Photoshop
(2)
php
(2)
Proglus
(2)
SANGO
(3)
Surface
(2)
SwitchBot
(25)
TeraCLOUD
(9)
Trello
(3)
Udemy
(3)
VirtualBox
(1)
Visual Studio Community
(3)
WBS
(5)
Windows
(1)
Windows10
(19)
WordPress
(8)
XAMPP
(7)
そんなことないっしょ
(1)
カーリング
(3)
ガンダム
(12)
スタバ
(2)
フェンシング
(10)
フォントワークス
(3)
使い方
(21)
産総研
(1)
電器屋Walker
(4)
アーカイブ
——
■ **Problem to solve**: All of the data above should be set down again exactly.

■ **Task answer**:
Photoshop
(2)
php
(2)
Proglus
(2)
SANGO
(3)
Surface
(2)
SwitchBot
(25)
TeraCLOUD
(9)
Trello
(3)
Udemy
(3)
VirtualBox
(1)
Visual Studio Community
(3)
WBS
(5)
Windows
(1)
Windows10
(19)
WordPress
(8)
XAMPP
(7)
そんなことないっしょ
(1)
カーリング
(3)
ガンダム
(12)
スタバ
(2)
フェンシング
(10)
フォントワークス
(3)
使い方
(21)
産総研
(1)
電器屋Walker
(4)
アーカイブ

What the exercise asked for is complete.